Juracy Bezerra de Oliveira foi um deles. Aos seis anos, foi confundido por militares como o filho de um líder guerrilheiro —as semelhanças eram o primeiro nome da mãe biológica, Maria, a idade aproximada e a tez morena— e levado a Fortaleza pelo tenente Antônio Essilio Azevedo Costa, que o registrou em cartório como seu pai biológico. Aos 20 anos, Juracy voltou ao Araguaia em busca da mãe e descobriu que o irmão mais novo, Miracy, havia sido levado pelo militar. Jamais se reencontraram. “Essa é a mágoa que tenho deles, de terem me tirado da minha família”, relata Juracy em Cativeiro Sem Fim.
O livro —que é um grande documento investigativo sobre um capítulo até hoje invisível da ditadura brasileira— também relata as histórias de José Vieira, Antônio José da Silva, José Wilson de Brito Feitosa, José de Ribamar, Osniel Ferreira da Cruz e Sebastião de Santana, adolescentes filhos de camponeses da região onde foram presos e enviados a quartéis entre o fim de 1973 e o início de 1974.
José Vieira, filho de Luiz Vieira, agricultor que foi assassinado por militares durante a guerra no Araguaia, foi capturado em 1974. Seu nome está registrado no Centro de Informações do Exército (CIE). Os documentos reunidos por Eduardo Reina comprovam que, inicialmente, o jovem foi preso e torturado na base Bacaba, a 68 quilômetros rodovia Transamazônica. Depois, foi levado para o quartel general do Exército em Belém do Pará (onde esteve por um mês e 12 dias), até ser transferido para Altamira, onde acabou forçosamente incorporado às Forças Armadas. Tornou-se oficialmente soldado em 5 de março de 1975 e serviu no 51º Batalhão de Infantaria de Selva, conforme seu certificado de reservista.

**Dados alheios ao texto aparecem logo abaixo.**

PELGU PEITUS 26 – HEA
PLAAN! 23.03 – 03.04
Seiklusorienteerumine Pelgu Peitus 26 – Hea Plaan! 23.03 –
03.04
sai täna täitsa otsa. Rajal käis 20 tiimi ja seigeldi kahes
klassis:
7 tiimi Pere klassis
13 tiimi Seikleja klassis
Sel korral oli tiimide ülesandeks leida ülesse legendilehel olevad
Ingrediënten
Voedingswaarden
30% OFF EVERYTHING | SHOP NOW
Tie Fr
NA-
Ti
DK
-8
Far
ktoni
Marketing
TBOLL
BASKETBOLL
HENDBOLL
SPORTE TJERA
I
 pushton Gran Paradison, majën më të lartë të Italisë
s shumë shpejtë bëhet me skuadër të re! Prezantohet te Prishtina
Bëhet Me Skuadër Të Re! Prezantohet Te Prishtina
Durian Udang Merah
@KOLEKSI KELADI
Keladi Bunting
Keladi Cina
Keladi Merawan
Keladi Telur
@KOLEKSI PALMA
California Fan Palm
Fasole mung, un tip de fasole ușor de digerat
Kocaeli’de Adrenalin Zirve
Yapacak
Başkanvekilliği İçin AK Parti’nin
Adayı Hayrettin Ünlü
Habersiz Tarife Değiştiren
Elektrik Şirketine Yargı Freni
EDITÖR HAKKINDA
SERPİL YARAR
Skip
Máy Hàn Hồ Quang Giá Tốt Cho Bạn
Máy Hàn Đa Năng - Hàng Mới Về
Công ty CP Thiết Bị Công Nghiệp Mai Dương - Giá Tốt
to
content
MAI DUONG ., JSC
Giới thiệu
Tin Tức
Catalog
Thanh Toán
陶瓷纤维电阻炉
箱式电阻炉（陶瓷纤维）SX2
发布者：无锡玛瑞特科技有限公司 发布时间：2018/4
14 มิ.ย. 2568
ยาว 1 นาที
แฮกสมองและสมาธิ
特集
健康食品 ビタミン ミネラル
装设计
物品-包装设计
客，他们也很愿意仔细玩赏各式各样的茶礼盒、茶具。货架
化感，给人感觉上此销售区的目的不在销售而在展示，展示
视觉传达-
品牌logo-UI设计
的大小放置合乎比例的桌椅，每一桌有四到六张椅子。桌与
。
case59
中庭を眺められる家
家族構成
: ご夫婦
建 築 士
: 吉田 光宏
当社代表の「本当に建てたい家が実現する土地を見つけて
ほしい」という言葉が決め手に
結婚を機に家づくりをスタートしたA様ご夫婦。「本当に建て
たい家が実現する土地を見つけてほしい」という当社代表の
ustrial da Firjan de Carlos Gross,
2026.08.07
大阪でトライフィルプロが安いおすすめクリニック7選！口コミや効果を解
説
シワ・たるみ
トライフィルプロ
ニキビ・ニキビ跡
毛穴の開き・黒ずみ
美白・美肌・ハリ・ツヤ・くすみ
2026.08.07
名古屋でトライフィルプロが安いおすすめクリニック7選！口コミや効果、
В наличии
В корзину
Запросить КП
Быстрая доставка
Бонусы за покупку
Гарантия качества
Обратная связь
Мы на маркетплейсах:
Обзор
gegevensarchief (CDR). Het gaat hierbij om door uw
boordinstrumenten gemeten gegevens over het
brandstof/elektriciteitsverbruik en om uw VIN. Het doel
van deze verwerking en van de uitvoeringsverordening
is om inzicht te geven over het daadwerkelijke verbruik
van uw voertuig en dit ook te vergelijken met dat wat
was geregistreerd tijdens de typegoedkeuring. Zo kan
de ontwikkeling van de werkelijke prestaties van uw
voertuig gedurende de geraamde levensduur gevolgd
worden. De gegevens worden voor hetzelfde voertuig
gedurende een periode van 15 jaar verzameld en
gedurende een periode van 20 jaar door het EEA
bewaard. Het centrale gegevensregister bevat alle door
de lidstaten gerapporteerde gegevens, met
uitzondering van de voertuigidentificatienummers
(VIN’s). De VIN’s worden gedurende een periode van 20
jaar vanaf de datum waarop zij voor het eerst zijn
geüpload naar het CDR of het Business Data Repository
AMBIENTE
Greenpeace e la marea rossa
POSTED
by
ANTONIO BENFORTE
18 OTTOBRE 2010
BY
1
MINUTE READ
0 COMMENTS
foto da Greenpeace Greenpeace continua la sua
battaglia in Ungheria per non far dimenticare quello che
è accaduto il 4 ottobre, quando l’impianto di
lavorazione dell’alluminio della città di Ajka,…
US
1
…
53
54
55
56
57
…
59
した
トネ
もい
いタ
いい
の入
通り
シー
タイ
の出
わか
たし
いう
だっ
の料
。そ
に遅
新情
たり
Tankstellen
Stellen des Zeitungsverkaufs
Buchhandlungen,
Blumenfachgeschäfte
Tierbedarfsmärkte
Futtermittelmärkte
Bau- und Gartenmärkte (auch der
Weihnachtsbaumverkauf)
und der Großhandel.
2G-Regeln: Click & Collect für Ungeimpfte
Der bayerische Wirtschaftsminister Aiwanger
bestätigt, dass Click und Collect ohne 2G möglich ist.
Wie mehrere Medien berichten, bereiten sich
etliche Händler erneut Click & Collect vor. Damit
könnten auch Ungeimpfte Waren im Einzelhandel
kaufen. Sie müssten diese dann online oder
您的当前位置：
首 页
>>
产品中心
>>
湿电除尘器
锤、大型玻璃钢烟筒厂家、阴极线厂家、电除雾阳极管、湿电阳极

“Esses casos podem ser só a ponta de um iceberg”, diz Reina que, antes de começar a editar a publicação, entregou todas as provas às quais teve acesso (inclusive os documentos secretos) ao Ministério Público Federal. De momento, nenhuma investigação foi aberta.
O jornalista conta que, em uma semana de divulgação do livro, outras 14 pessoas procuraram-no com suspeitas de haver passado por algo parecido. Ele começou a investigar os sequestros quando surgiram as primeiras histórias de apropriação de crianças pelas ditaduras chilena e argentina. “Não me parecia possível que não houvesse algo parecido no Brasil”. Depois de décadas de trabalho sobre o tema, Reina descobriu um manual de militares argentinos sobre o que deveria ser feito com os filhos pequenos de “revolucionários”: crianças com até quatro anos ainda eram consideradas “puras”, livres da ideologias dos pais, e deveriam ser entregues a boas famílias que as cuidassem. Aquelas acima dessa idade deveriam morrer. “Foi exatamente isso que aconteceu no Araguaia, por exemplo”, relata.
Tanto Eduardo Reina quanto o EL PAÍS procuraram as autoridades das Forças Armadas que não quiseram manifestar-se sobre a investigação acerca dos que tiveram parte de suas identidades roubadas pela ditadura e que vivem presos a um passado ainda desconhecido.